Transactions within an individual retirement account (IRA) are not taxable. Stocks, funds, and other securities can be purchased and sold within an IRA account without triggering any consequences. Potential tax consequences are only triggered when money is withdrawn from an IRA account altogether.
Key Takeaways
- Sales and purchases made within an IRS are not taxable.
- This rule applies to all investment transactions, regardless of whether you accrue capital gains, dividend payments, or interest income.
- Funds cashed out from an IRA or Roth IRA before age 59½ are typically subject to a 10% early withdrawal fee, with some exceptions.
- Withdrawals after age 59½ from traditional, SEP, SIMPLE, or SARSEP IRAs are subject to ordinary income tax at your current tax rate.
- Withdrawals from a Roth IRA are not subject to income tax since contributions are made with after-tax dollars.
Non-Taxable Transactions
Transactions that are not taxable in an IRA account include purchases, exchanges between mutual funds, buying and selling stocks, dividend reinvestments, and capital gain distributions. Mutual fund exchanges are not taxable as long as the money is being exchanged into an account registered as an IRA.
Dividend and capital gains distributions made by funds and stocks result from the initial investment and are not considered contributions or taxable events. In the case of brokerage accounts, transactions may clear through a sweep account but are not taxable.
Mutual fund buy and sell orders may result in commissions and fees being charged. The types of fees you can expect will depend on the type of mutual fund you are transacting and the period you hold the fund. These costs are deducted from the account balance but are not considered taxable withdrawals from the account.
Important
As long as the money stays in your IRA, there are no tax consequences. This applies to capital gains, dividend payments, and interest income.
Tax Consequences for IRA and Roth IRA Accounts
Transactions within an IRA account are not taxable, but withdrawals from an IRA are usually taxable, depending on the investor’s specific circumstances. Contributions to a traditional IRA account may be tax-deductible, but any withdrawals made from the account are taxed as ordinary income. Non-deductible contributions are not taxable upon withdrawal.
In a Roth IRA, contributions are made with after-tax dollars, but withdrawals are tax-free provided that certain qualifications are met. Non-qualified distributions from either an IRA or Roth IRA may be subject to taxes, and a 10% early withdrawal penalty applies to those who take money out of their IRA or Roth IRA before the age of 59½.

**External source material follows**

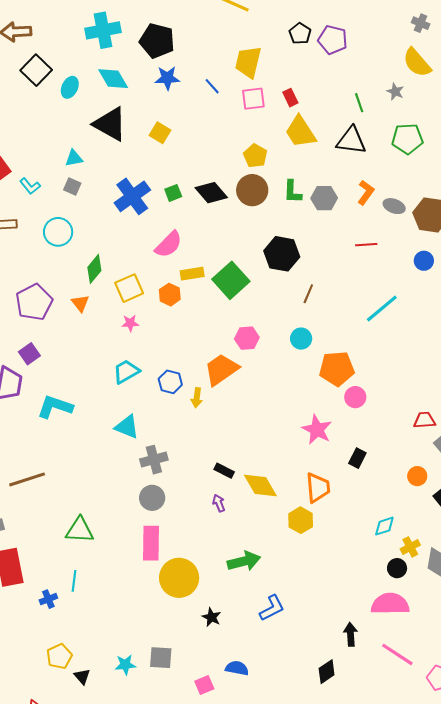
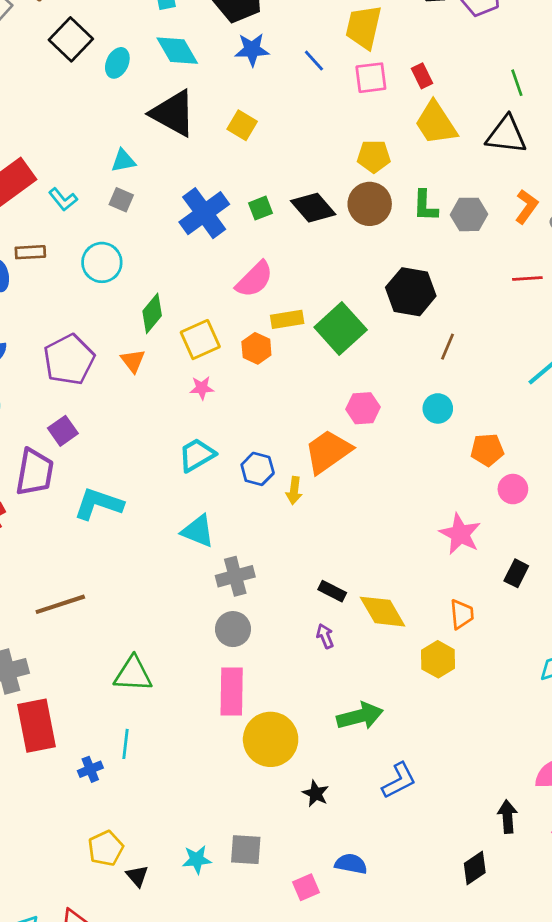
yellow pentagon: (255, 156) -> (374, 156), turned -30
orange pentagon: (337, 369) -> (487, 450), size x0.7
orange trapezoid: (318, 488) -> (462, 614), size x0.7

However, there are certain circumstances where early withdrawals are not subject to that fee, including medical emergencies. For distributions from Roth IRAs, the original contribution will not be taxed, even if it’s non-qualified, since it had already been taxed as ordinary income. Only the gains portion of the non-qualified Roth distribution would be subject to taxes and penalties.
The 2024 limit on annual contributions to an IRA is $7,000. This limit remains the same for the 2025 tax year. The catch-up contribution for those aged 50 and over is an extra $1,000 (for a total of $8,000 in 2024 and 2025).
Do You Pay Taxes on Capital Gains in a Traditional IRA?
According to the Internal Revenue Service (IRS), “amounts in your traditional IRA (including earnings and gains) are not taxed until you take a distribution (withdrawal) from your IRA.” What’s more, sales and purchases of stocks, bonds, funds, and other securities made within an IRA are not taxable.
How Is a Traditional IRA Taxed When You Make a Withdrawal?
If you take a distribution from a traditional IRA, that amount will be taxed as ordinary income. If you’re under age 59½, you may also have to pay a 10% early withdrawal penalty. Distributions from Roth IRAs are tax-free, however, provided you have had the account for at least five years and you are 59½ or older.
How Can I Avoid Paying a 10% Penalty on a Traditional IRA Withdrawal?
One way is to avoid taking a distribution before you reach the age of 59½. But the IRS makes other exceptions to that rule. A few include being a qualified first-time homebuyer, having a medical emergency, paying for qualified education expenses, and paying for health insurance premiums while unemployed.
The Bottom Line
There are many advantages to saving for retirement in an IRA, including this one—that buying and selling stock in an IRA mutual fund doesn’t incur a tax consequence. Although you may incur commissions and fees on buy and sell orders, they are not considered taxable withdrawals. Only taking a distribution from a traditional IRA is usually a taxable event.